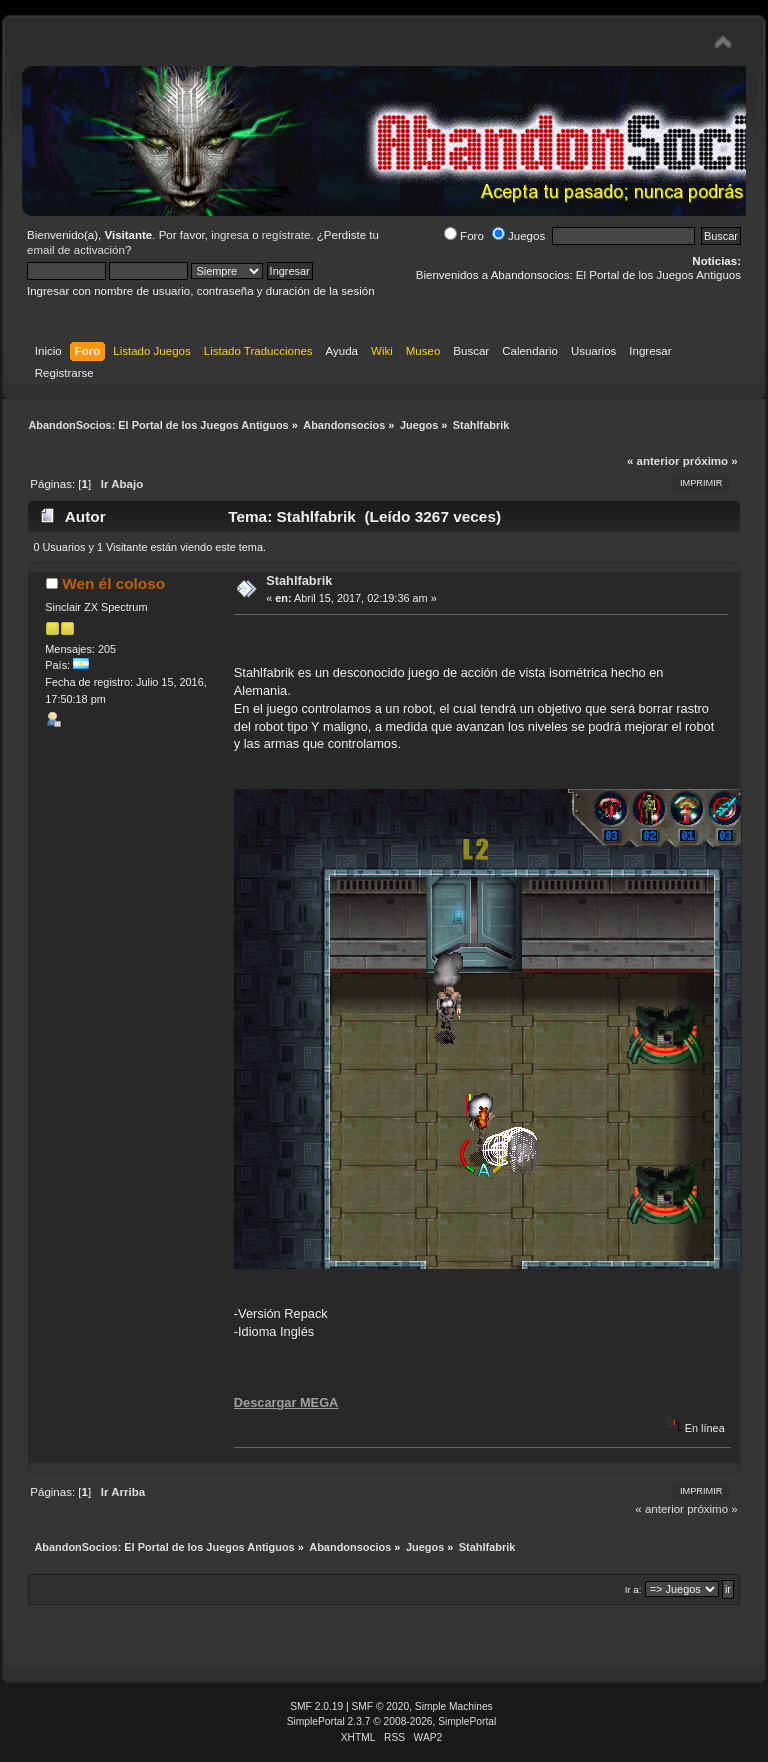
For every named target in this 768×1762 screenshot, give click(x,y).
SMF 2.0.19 (316, 1706)
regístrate (286, 235)
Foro (464, 236)
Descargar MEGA (286, 1402)
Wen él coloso (113, 583)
──────────
→ What the task asks: Could you print the listing above exactly, without the pictures?

→ Task answer:
For every named target in this 768×1762 screenshot, give click(x,y).
SMF 2.0.19 (316, 1706)
regístrate (286, 235)
Foro (464, 236)
Descargar MEGA (286, 1402)
Wen él coloso (113, 583)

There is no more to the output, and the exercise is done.